„Financial Times” powołuje się na rozmowy z unijnymi urzędnikami, którzy mają nabierać przekonania, że 15 października Prawo i Sprawiedliwość kolejny raz wygra wybory parlamentarne w Polsce.
- „Bruksela wiązała nadzieje z Tuskiem, byłym premierem Polski, który przez pięć lat pełnił funkcję przewodniczącego Rady Europejskiej, reprezentując rządy UE. Wrócił do Polski, aby stanąć na czele centroprawicowej opozycji, odsunąć PiS od władzy i przebudować stosunki Warszawy z UE”

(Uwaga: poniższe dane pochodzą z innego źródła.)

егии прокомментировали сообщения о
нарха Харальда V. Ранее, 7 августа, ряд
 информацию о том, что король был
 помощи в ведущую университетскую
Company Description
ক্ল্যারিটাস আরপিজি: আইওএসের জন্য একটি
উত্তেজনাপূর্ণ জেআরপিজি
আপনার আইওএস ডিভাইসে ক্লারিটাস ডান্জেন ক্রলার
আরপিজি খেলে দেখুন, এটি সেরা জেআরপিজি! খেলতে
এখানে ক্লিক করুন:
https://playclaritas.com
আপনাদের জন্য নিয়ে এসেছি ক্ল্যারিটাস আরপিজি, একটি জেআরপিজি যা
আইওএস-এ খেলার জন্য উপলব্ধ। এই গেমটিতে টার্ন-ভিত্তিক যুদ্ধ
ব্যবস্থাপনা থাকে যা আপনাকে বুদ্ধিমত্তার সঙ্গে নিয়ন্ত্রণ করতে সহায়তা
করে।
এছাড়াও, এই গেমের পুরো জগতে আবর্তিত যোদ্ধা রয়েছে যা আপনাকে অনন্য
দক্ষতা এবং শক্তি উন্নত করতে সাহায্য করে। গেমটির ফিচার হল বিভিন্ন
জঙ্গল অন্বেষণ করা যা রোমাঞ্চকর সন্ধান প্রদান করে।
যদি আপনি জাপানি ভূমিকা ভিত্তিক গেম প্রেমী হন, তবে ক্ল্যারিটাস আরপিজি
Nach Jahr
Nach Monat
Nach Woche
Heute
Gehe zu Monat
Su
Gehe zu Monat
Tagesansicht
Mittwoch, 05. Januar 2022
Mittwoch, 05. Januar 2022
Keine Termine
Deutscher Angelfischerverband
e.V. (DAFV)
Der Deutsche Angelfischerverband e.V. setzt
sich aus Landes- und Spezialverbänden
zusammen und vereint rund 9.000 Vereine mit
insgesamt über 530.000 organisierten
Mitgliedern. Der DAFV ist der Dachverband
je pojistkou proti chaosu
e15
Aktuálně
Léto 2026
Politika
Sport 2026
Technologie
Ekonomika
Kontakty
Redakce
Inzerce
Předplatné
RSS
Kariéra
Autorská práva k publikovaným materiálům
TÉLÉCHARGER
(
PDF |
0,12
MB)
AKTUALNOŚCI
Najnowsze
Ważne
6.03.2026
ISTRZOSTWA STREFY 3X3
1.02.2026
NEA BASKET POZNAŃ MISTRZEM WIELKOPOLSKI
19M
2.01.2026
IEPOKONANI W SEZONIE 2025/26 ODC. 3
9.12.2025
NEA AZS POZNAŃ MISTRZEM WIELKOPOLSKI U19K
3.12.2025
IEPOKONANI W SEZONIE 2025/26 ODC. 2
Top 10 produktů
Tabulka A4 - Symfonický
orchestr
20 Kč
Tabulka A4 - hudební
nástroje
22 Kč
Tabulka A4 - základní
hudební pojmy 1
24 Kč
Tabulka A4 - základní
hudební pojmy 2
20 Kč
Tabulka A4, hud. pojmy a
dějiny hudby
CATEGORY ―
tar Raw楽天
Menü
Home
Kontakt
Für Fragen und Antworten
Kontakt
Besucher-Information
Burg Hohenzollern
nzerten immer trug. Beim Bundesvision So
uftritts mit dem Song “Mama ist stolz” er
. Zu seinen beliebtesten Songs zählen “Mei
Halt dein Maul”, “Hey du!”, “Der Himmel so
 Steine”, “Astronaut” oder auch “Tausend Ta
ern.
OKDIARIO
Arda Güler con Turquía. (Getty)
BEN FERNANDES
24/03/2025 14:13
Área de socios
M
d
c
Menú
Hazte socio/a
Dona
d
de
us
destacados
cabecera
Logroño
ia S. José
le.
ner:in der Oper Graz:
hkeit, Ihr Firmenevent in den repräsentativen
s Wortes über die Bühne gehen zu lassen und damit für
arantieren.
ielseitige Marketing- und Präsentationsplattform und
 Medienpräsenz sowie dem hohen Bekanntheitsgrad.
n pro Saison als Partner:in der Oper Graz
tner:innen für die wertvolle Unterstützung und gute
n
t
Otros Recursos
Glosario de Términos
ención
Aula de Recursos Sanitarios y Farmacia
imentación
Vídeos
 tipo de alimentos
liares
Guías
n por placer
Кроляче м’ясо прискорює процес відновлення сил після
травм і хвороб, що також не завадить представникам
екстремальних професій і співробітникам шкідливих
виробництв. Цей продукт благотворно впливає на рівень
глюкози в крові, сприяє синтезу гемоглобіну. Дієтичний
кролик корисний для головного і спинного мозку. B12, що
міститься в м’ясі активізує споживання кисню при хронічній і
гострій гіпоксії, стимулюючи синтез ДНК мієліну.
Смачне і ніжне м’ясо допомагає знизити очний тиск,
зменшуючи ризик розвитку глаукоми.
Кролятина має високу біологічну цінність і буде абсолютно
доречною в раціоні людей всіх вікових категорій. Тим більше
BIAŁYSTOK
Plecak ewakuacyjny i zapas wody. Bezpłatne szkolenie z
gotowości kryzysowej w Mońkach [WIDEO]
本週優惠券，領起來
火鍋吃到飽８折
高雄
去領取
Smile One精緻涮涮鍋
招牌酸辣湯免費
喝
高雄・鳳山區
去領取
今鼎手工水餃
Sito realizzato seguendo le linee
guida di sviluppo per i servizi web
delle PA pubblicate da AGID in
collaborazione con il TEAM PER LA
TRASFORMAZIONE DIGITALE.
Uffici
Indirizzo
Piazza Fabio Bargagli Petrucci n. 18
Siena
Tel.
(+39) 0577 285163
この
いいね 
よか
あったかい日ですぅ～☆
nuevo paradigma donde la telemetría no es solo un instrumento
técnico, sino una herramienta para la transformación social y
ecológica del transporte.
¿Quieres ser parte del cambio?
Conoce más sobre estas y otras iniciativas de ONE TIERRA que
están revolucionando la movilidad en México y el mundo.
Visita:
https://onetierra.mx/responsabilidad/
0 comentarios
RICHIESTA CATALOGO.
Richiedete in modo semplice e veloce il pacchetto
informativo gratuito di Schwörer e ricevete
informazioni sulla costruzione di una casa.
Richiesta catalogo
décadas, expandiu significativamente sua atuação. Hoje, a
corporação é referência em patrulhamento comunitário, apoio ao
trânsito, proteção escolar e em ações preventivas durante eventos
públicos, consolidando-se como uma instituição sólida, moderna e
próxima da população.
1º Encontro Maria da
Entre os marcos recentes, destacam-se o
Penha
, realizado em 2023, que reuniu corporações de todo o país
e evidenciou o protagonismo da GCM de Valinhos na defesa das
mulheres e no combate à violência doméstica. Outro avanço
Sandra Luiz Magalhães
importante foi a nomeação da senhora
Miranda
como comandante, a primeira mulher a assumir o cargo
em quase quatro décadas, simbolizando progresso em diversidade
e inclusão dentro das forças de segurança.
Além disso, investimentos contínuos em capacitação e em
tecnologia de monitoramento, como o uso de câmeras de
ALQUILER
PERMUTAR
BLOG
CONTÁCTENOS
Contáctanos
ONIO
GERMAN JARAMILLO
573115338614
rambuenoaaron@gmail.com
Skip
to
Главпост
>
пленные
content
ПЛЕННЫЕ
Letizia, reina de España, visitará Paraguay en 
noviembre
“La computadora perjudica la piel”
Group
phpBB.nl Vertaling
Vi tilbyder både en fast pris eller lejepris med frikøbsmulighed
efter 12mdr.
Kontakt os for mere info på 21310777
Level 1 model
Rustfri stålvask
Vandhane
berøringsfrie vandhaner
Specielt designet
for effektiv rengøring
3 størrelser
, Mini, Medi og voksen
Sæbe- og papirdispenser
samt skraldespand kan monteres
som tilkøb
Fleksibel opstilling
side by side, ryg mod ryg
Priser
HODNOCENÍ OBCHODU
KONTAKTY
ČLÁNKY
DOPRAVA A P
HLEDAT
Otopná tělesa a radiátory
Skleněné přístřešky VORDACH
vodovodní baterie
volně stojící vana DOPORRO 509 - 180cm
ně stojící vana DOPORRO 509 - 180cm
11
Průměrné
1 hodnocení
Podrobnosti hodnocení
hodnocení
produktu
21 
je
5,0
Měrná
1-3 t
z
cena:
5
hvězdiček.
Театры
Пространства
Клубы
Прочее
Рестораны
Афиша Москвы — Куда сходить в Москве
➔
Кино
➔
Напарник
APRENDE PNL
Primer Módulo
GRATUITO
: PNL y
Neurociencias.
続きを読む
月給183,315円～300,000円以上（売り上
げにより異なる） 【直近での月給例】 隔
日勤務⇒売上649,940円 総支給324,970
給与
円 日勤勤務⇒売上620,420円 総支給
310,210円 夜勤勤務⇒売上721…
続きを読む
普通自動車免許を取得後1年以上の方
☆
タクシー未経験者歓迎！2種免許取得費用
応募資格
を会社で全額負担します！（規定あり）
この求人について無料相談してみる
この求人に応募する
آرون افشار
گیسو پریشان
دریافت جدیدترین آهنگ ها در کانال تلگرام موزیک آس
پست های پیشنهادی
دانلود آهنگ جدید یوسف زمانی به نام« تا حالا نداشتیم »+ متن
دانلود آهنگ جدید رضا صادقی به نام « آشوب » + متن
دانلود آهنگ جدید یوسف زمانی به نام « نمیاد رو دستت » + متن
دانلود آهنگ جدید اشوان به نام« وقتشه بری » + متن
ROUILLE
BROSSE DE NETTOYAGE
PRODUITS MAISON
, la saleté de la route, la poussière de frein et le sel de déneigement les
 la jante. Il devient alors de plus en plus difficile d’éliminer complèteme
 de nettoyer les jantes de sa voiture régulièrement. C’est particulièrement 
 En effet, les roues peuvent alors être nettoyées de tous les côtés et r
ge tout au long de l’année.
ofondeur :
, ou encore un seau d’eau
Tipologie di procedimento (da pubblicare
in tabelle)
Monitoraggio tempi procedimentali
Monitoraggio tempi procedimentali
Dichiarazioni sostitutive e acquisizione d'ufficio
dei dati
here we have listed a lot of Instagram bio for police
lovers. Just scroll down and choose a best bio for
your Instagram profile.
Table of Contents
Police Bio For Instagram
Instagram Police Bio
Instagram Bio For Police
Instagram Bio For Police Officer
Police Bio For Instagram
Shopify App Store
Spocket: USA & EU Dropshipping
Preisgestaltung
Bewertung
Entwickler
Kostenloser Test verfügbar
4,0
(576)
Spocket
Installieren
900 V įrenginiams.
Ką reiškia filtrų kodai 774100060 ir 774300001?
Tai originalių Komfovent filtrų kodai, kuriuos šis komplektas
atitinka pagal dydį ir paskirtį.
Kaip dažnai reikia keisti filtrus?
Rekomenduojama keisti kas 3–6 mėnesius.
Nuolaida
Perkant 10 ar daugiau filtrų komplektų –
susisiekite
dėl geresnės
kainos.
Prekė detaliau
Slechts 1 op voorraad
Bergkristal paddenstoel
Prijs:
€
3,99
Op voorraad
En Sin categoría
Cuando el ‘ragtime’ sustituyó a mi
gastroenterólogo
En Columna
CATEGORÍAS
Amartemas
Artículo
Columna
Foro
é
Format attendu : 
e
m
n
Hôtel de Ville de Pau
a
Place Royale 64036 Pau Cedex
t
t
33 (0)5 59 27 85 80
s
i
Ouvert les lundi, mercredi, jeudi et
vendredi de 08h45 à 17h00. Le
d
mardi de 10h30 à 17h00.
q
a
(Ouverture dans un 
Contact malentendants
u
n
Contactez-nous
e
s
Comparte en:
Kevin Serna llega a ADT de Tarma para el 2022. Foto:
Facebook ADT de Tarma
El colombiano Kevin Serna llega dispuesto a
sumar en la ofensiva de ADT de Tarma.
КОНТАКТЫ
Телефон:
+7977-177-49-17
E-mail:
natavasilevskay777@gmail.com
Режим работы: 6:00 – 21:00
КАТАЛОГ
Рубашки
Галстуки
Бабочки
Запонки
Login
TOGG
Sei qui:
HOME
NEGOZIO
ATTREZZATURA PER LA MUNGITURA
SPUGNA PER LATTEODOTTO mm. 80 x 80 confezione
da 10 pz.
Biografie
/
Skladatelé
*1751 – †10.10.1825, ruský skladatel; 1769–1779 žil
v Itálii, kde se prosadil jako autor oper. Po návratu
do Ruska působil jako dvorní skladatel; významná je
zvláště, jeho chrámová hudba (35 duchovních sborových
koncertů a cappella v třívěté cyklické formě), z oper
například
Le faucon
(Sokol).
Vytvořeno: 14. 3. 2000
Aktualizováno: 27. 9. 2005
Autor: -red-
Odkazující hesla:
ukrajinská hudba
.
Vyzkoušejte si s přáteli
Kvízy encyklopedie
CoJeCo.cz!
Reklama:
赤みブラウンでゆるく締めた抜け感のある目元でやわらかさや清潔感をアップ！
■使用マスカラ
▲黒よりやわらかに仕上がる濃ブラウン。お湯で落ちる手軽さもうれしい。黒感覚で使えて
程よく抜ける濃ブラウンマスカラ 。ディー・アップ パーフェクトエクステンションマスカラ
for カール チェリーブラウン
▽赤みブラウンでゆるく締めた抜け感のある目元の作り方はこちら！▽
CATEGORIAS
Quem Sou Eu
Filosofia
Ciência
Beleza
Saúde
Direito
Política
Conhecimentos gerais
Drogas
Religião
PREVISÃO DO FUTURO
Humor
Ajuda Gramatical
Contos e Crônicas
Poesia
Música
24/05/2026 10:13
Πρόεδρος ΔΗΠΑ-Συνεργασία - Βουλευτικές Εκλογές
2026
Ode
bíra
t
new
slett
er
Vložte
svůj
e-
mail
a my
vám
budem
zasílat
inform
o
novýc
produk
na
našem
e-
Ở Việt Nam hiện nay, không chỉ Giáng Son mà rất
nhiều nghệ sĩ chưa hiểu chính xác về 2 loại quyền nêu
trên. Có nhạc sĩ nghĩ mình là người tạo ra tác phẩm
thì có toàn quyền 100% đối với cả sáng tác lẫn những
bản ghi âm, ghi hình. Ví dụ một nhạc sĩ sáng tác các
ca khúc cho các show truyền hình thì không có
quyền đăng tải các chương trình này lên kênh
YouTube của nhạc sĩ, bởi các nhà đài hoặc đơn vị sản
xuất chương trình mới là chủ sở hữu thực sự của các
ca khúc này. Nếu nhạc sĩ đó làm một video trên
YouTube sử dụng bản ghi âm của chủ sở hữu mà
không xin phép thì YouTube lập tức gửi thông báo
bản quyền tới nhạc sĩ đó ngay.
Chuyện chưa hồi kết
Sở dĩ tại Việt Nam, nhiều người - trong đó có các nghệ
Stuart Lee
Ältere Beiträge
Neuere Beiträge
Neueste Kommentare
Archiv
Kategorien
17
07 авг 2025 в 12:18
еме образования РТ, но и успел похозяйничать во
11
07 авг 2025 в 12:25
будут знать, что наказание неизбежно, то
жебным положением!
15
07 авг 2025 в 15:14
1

- relacjonuje autor artykułu.
Obecnie jednak w Brukseli ma rosnąć świadomość, że to zwycięstwo Zjednoczonej Prawicy jest bardziej prawdopodobnym scenariuszem. Dlatego brukselscy urzędnicy mają już przygotowywać się na kolejne pięć lat rządów PiS w Polsce. Obawiają się przy tym, że polski rząd zablokuje porozumienia, które planowano zawrzeć przed końcem roku. Chodzi m.in. o zwiększenie wspólnego budżetu czy wdrożenie nowego systemu obsługi uchodźców i imigrantów.